I initially intended to write this 1 week after the post on payments and chargebacks, but advice to my younger self was hard to push back.
I'll add that it was Impossible Project Day at RC. Change of plans here too - I wanted to build a static site generator with Idris but ended up creating a basic WebAssembly compiler. It was clearly impossible since I planned to do it at my last RC batch and hadn't looked at it in the 2.5 years since.
In any case, risky payments. Imagine you start a payments processing startup. Everything goes well at first, but at some point you start to notice fraudsters processing stolen credit cards. You hire someone to lead up the operations team, going through every payment to make sure they're legitimate. Over time your payment volume goes up. Next you hire a software engineer to build a payment review queue, say to review the payment if it's above $1,000 and has an IP address outside of the US.
This decision tree is simple to understand and set up, but also easy to get around. Fraudsters may realize the $1,000 threshold and start processing $999 payments instead. In addition, what is thought of as fraud signal may not be it. For example, instead of the IP address being the red flag, it's actually the language setting on the browser.
This is where machine learning (ML) models can help. First, instead of a 'review' or 'no review' determination, the model would return a score between 0 (not fraud) and 1 (fraud). We can set up the queue such that payments above a certain threshold are reviewed; this is set based on review capacity and risk tolerance. Second, the model would use all possible features as input, and give higher weights to more predictive features based on historical data. This is often called a classification model.
Different models have different trade-offs. Logistic regression is the more 'explainable' model, in which there's a direct relationship between the weights and the likelihood of fraud. We also have 'black box' models like random forests, that employ a 'wisdom of crowds' approach by training a 'forest' of trees. These are harder to understand but have much better predictive performance.
How do we think about performance metrics? The 'precision' of each model is the percentage of cases reviewed by the ops team that end up being blocked, over the total number of cases created. The 'recall' is the total blocked dollar amount over total dollar amount across all cases. Tracking precision alone may end up solving for risky but low-dollar payments, so we'll want to optimize for both.
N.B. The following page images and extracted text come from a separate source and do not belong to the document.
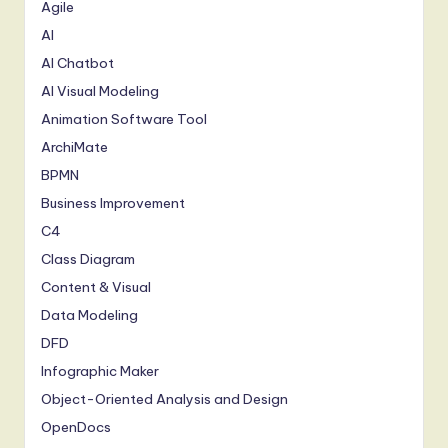
Agile
AI
AI Chatbot
AI Visual Modeling
Animation Software Tool
ArchiMate
BPMN
Business Improvement
C4
Class Diagram
Content & Visual
Data Modeling
DFD
Infographic Maker
Object-Oriented Analysis and Design
OpenDocs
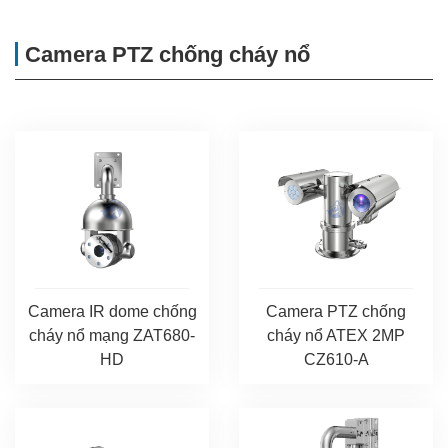
Camera PTZ chống cháy nổ
Camera IR dome chống
Camera PTZ chống
cháy nổ mạng ZAT680-
cháy nổ ATEX 2MP
HD
CZ610-A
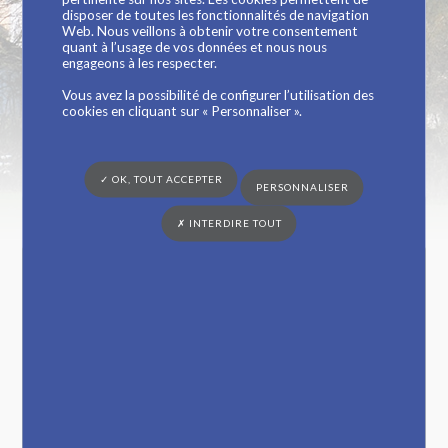
disposer de toutes les fonctionnalités de navigation
Web. Nous veillons à obtenir votre consentement
quant à l’usage de vos données et nous nous
Vous êtes ici :
Mairie de Saint Georges-du-Bois
»
Vie pratique
»
Urbanisme
»
engageons à les respecter.
PLU communautaire
» Règlement écrit
Vous avez la possibilité de configurer l’utilisation des
Version intégrale du règlement littéral
cookies en cliquant sur « Personnaliser ».
Dérogations Loi Barnier
✓ OK, TOUT ACCEPTER
PERSONNALISER
✗ INTERDIRE TOUT
Professionnels de santé
Le Mot des Élus
Construire à Saint Georges
Transport/Mobilité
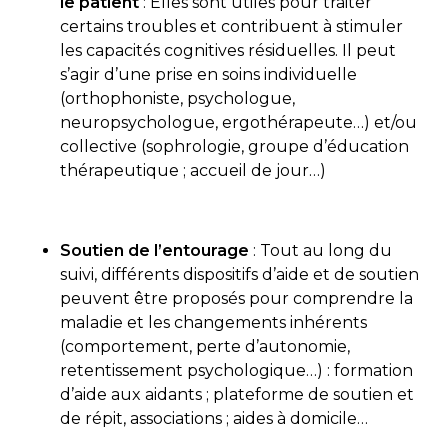
le patient
: Elles sont utiles pour traiter
certains troubles et contribuent à stimuler
les capacités cognitives résiduelles. Il peut
s’agir d’une prise en soins individuelle
(orthophoniste, psychologue,
neuropsychologue, ergothérapeute…) et/ou
collective (sophrologie, groupe d’éducation
thérapeutique ; accueil de jour…)
Soutien de l’entourage
: Tout au long du
suivi, différents dispositifs d’aide et de soutien
peuvent être proposés pour comprendre la
maladie et les changements inhérents
(comportement, perte d’autonomie,
retentissement psychologique…) : formation
d’aide aux aidants ; plateforme de soutien et
de répit, associations ; aides à domicile…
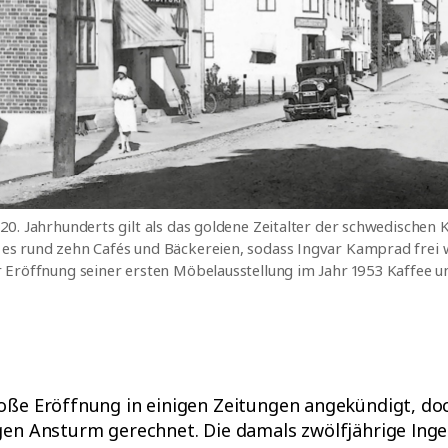
 20. Jahrhunderts gilt als das goldene Zeitalter der schwedischen 
 es rund zehn Cafés und Bäckereien, sodass Ingvar Kamprad frei 
er Eröffnung seiner ersten Möbelausstellung im Jahr 1953 Kaffee 
oße Eröffnung in einigen Zeitungen angekündigt, do
gen Ansturm gerechnet. Die damals zwölfjährige Inge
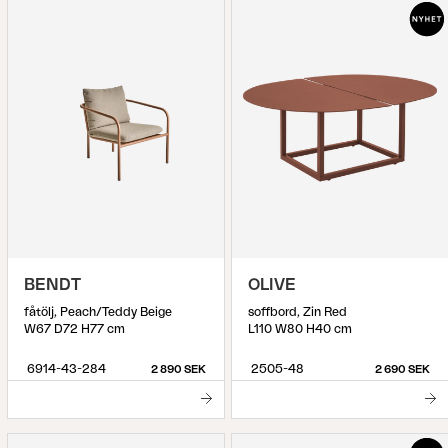
BENDT
OLIVE
fåtölj, Peach/Teddy Beige
soffbord, Zin Red
W67 D72 H77 cm
L110 W80 H40 cm
6914-43-284
2505-48
2 890 SEK
2 690 SEK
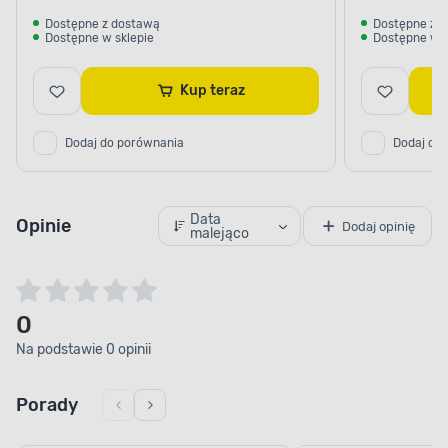
Dostępne z dostawą
Dostępne z 
Dostępne w sklepie
Dostępne w s
Kup teraz
Dodaj do porównania
Dodaj do
Data
Opinie
Dodaj opinię
malejąco
0
Na podstawie 0 opinii
Porady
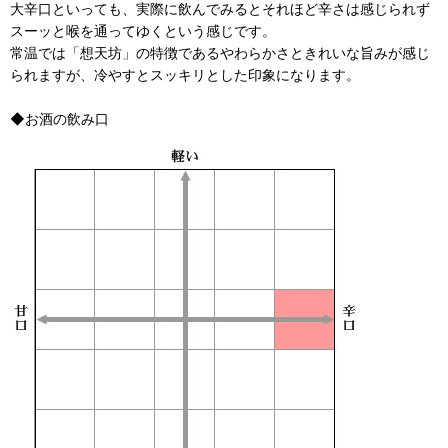
大辛口といっても、実際に飲んでみるとそれほど辛さは感じられず
スーッと喉を通ってゆくという感じです。
常温では「想天坊」の特徴であるやわらかさときれいな旨みが感じ
られますが、冷やすとスッキリとした印象になります。
◆お酒の飲み口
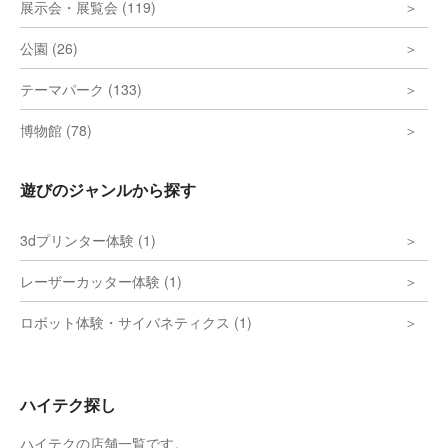
展示会・展覧会 (119)
公園 (26)
テーマパーク (133)
博物館 (78)
遊びのジャンルから探す
3dプリンター体験 (1)
レーザーカッター体験 (1)
ロボット体験・サイバネティクス (1)
ハイテク探し
ハイテクの店舗一覧です。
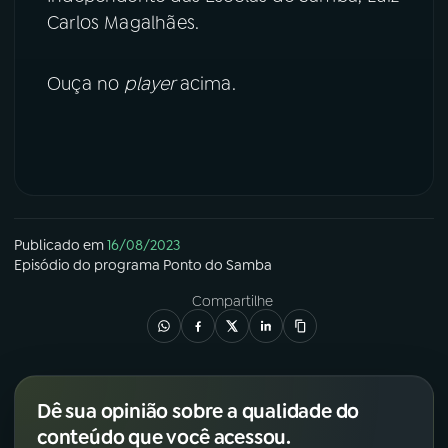
Carlos Magalhães.
YouTube
Facebook
Ouça no
player
acima.
Instagram
X
TikTok
Publicado em
16/08/2023
Episódio
do programa
Ponto do Samba
Compartilhe
Dê sua opinião sobre a qualidade do
conteúdo que você acessou.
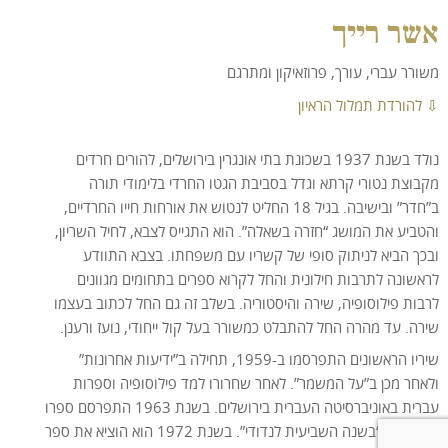
אשר רייך
משורר עברי, עורך, פרוזאיקון ומתרגם
⇩ להורדת תמלול הראיון
נולד בשנת 1937 בשכונת בתי אונגרין בירושלים, להורים חרדים
מקבוצת נטורי קרתא וגדל בסביבת הגטו החרדי בלימודי תורה
ב”חדר” ובישיבה. בגיל 18 החליט לנטוש את אורחות חייו החרדיים,
והטביע את המושג “חזרה בשאלה”. הוא התגייס לצבא, לחיל השריון,
ובכך הביא לניתוק סופי של קשריו עם משפחתו. בצבא התוודע
לראשונה לתרבות חילונית והחל לקרוא ספרים בתחומים מגוונים
לרבות פילוסופיה, שירה והיסטוריה. בשלב זה גם החל לכתוב בעצמו
שירה. עד מהרה החל להתבלט כמשורר בעל קול ייחודי, נועז ורענן.
שיריו הראשונים התפרסמו ב-1959, תחילה ב”ידיעות אחרונות”
ולאחר מכן ב”על המשמר”. לאחר שחרורו למד פילוסופיה וספרות
עברית באוניברסיטה העברית בירושלים. בשנת 1963 התפרסם ספרו
הראשון – “בשנה השביעית לנדודי”. בשנת 1972 הוא הוציא את ספר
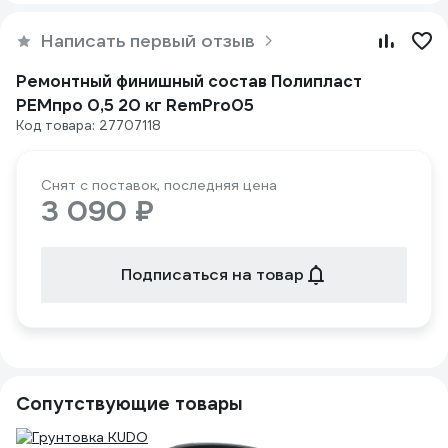
Написать первый отзыв
Ремонтный финишный состав Полипласт
РЕМпро 0,5 20 кг RemPro05
Код товара: 27707118
Снят с поставок, последняя цена
3 090 ₽
Подписаться на товар
Сопутствующие товары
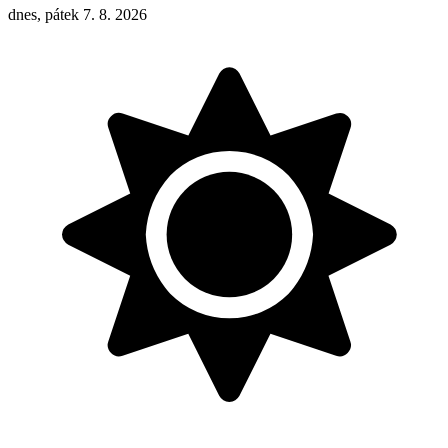
dnes, pátek 7. 8. 2026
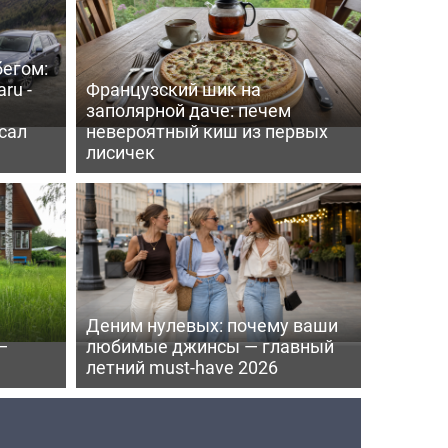
бегом:
ru -
Французский шик на
заполярной даче: печем
сал
невероятный киш из первых
лисичек
Деним нулевых: почему ваши
—
любимые джинсы — главный
летний must-have 2026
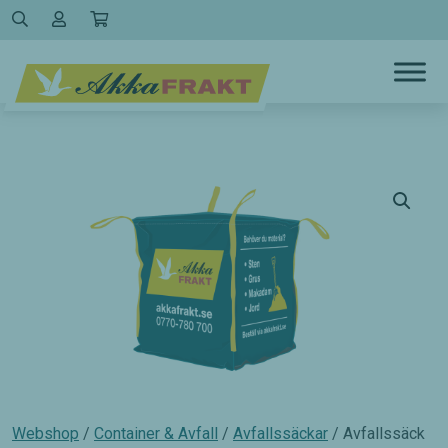
Hoppa
till
innehållet
Webshop
/
Container & Avfall
/
Avfallssäckar
/ Avfallssäck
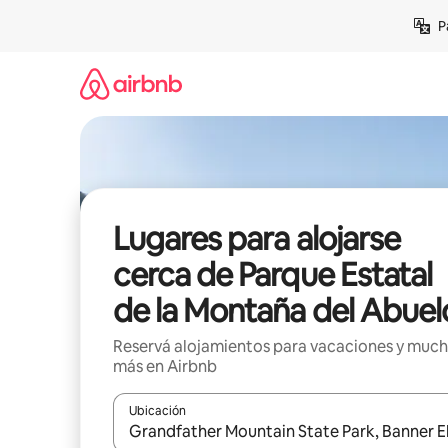
Ir
P
al
contenido
Lugares para alojarse
cerca de Parque Estatal
de la Montaña del Abuel
Reservá alojamientos para vacaciones y muc
más en Airbnb
Ubicación
Cuando los resultados estén disponibles, navegá c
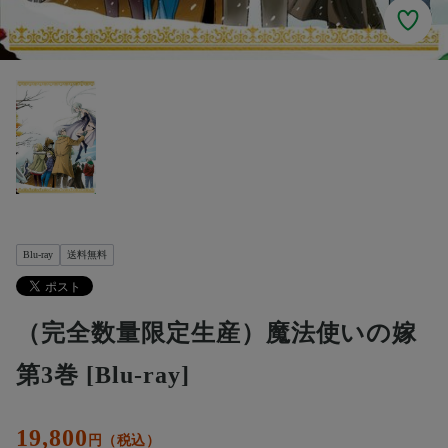
Blu-ray
送料無料
（完全数量限定生産）魔法使いの嫁
第3巻 [Blu-ray]
19,800
円（税込）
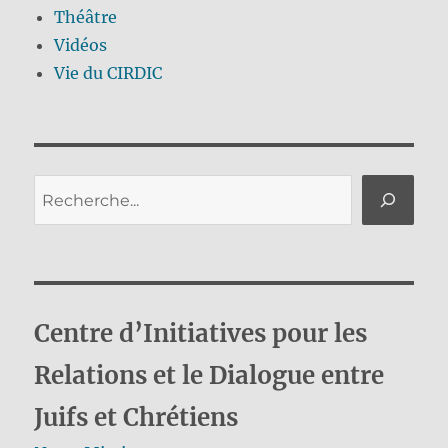
Théâtre
Vidéos
Vie du CIRDIC
Rechercher
Centre d’Initiatives pour les
Relations et le Dialogue entre
Juifs et Chrétiens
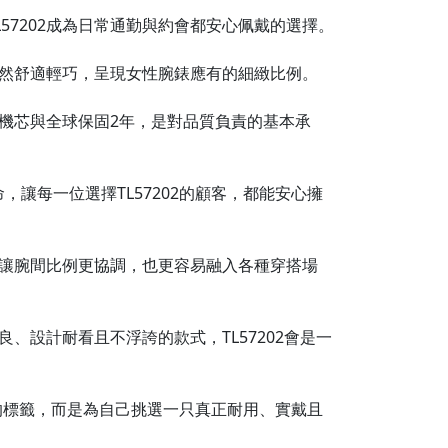
7202成為日常通勤與約會都安心佩戴的選擇。

舒適輕巧，呈現女性腕錶應有的細緻比例。

機芯與全球保固2年，是對品質負責的基本承
命，讓每一位選擇TL57202的顧客，都能安心擁
，讓腕間比例更協調，也更容易融入各種穿搭場
、設計耐看且不浮誇的款式，TL57202會是一
最便宜的標籤，而是為自己挑選一只真正耐用、實戴且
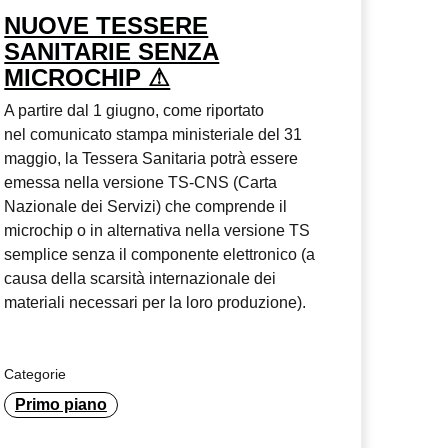
NUOVE TESSERE
SANITARIE SENZA
MICROCHIP ⚠
A partire dal 1 giugno, come riportato
nel comunicato stampa ministeriale del 31
maggio, la Tessera Sanitaria potrà essere
emessa nella versione TS-CNS (Carta
Nazionale dei Servizi) che comprende il
microchip o in alternativa nella versione TS
semplice senza il componente elettronico (a
causa della scarsità internazionale dei
materiali necessari per la loro produzione).
Categorie
Primo piano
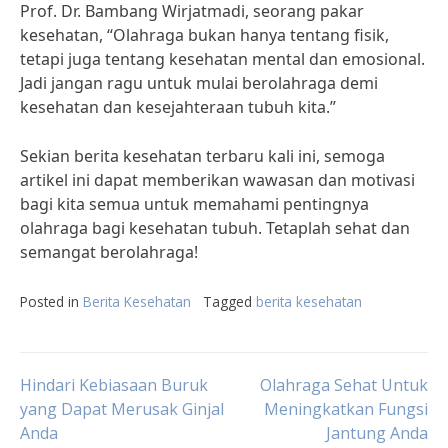
Prof. Dr. Bambang Wirjatmadi, seorang pakar
kesehatan, “Olahraga bukan hanya tentang fisik,
tetapi juga tentang kesehatan mental dan emosional.
Jadi jangan ragu untuk mulai berolahraga demi
kesehatan dan kesejahteraan tubuh kita.”
Sekian berita kesehatan terbaru kali ini, semoga
artikel ini dapat memberikan wawasan dan motivasi
bagi kita semua untuk memahami pentingnya
olahraga bagi kesehatan tubuh. Tetaplah sehat dan
semangat berolahraga!
Posted in
Berita Kesehatan
Tagged
berita kesehatan
Post
Hindari Kebiasaan Buruk
Olahraga Sehat Untuk
yang Dapat Merusak Ginjal
Meningkatkan Fungsi
Anda
Jantung Anda
navigation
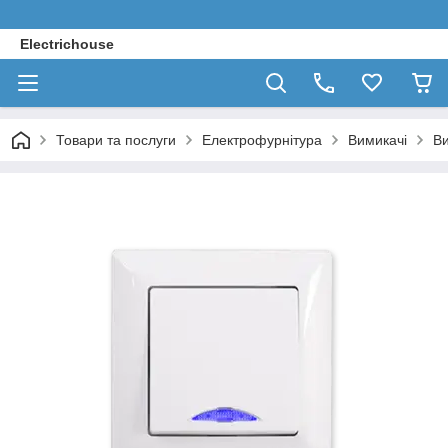
Electrichouse
Товари та послуги
Електрофурнітура
Вимикачі
Ви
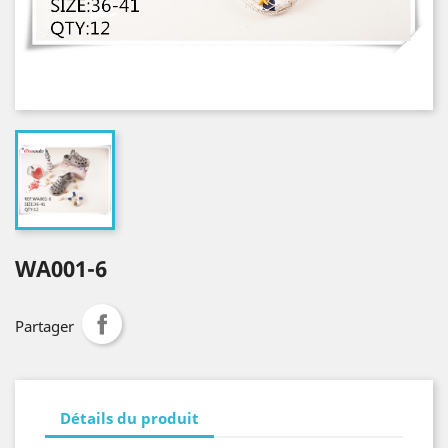
WA001-6
Partager
Détails du produit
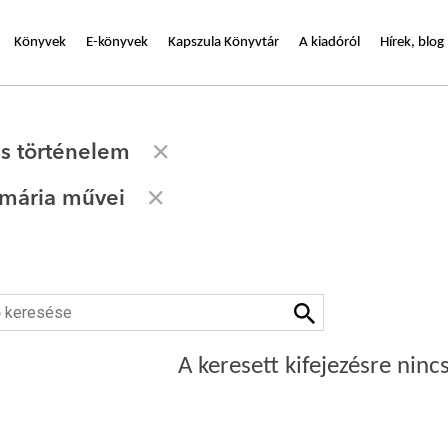
Könyvek
E-könyvek
Kapszula Könyvtár
A kiadóról
Hírek, blog
s történelem
mária művei
A keresett kifejezésre nincs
Another consideration is 'lagging' vs 'leading' indicators. Chargebacks are our 'ground truth' but can arrive up to 3 months from the payment time; this is our lagging indicator. Having the ops team review payments helps provide a leading indicator, especially against fraud rings, but what the ops team blocks may not necessarily end up being chargebacks.
Once we have an effective baseline workflow, we can potentially layer on a process to automatically block payments that are extremely likely to be fraudulent. This helps free up ops team capacity. In addition, if we think of high-scoring payments as 'bad', then low-scoring payments can highlight 'good' customers we want to do more business with. In other words, we get a 'credit-like' model for free.